Quando un bambino ha l’otite, un’infiammazione dell’orecchio accompagnata da dolore e febbre, gli antibiotici dovrebbero essere utilizzati solo nei casi in cui i sintomi peggiorano o non migliorano dopo qualche giorno senza terapia mirata. Nella pratica clinica, però, la tendenza è spesso quella di prescriverli subito, anche quando non sarebbero necessari.
L’uso degli antibiotici per l’otite nel bambino
Le prove disponibili in letteratura scientifica mostrano che nella maggior parte dei casi l’approccio più corretto per trattare l’otite media acuta del bambino è quello della vigile attesa, nella quale l’antibiotico viene utilizzato solo se i sintomi peggiorano o non migliorano entro 2-3 giorni (leggi anche Nell’otite media acuta ricorrente all’inizio basta una vigile attesa). Tuttavia, sovente l’antibiotico viene prescritto immediatamente (anche su pressione dei genitori che sono preoccupati), esponendo così molti bambini al rischio di effetti indesiderati e aumentando la diffusione dell’antibiotico resistenza.
Per valutare ciò che accade realmente nella pratica quotidiana, quindi al di fuori degli studi clinici, negli Stati Uniti è stata condotta un’analisi sull’uso degli antibiotici rispetto alla strategia della vigile attesa e gli esiti dei due approcci.

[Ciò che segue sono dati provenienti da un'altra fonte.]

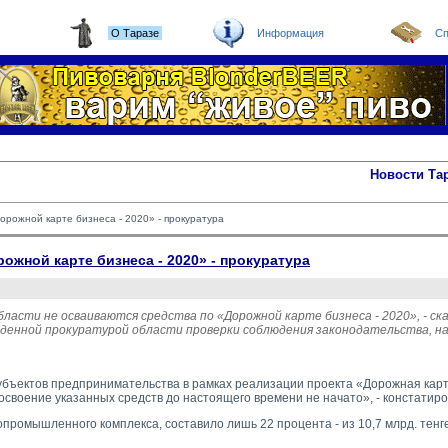
О Таразе
Информация
Сп
Новости Та
орожной карте бизнеса - 2020» - прокуратура
жной карте бизнеса - 2020» - прокуратура
ласти не осваиваются средства по «Дорожной карте бизнеса - 2020», - ск
еденной прокуратурой области проверки соблюдения законодательства, н
убъектов предпринимательства в рамках реализации проекта «Дорожная карта
своение указанных средств до настоящего времени не начато», - констатиро
промышленного комплекса, составило лишь 22 процента - из 10,7 млрд. тенге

La pratica clinica quotidiana
Nel corso di cinque anni sono state analizzate oltre 140.000 visite ambulatoriali per otite media acuta nei bambini. L’antibiotico è stato prescritto immediatamente in circa l’85% dei casi, mentre la strategia della vigile attesa è stata utilizzata solo nel 15% dei casi. L’esito clinico è stato simile sia che fosse somministrato l’antibiotico sia che si aspettasse a darlo solo in caso di peggioramento dei sintomi, a dimostrazione che la strategia di vigile attesa è quella che andrebbe adottata in questi casi, se non gravi.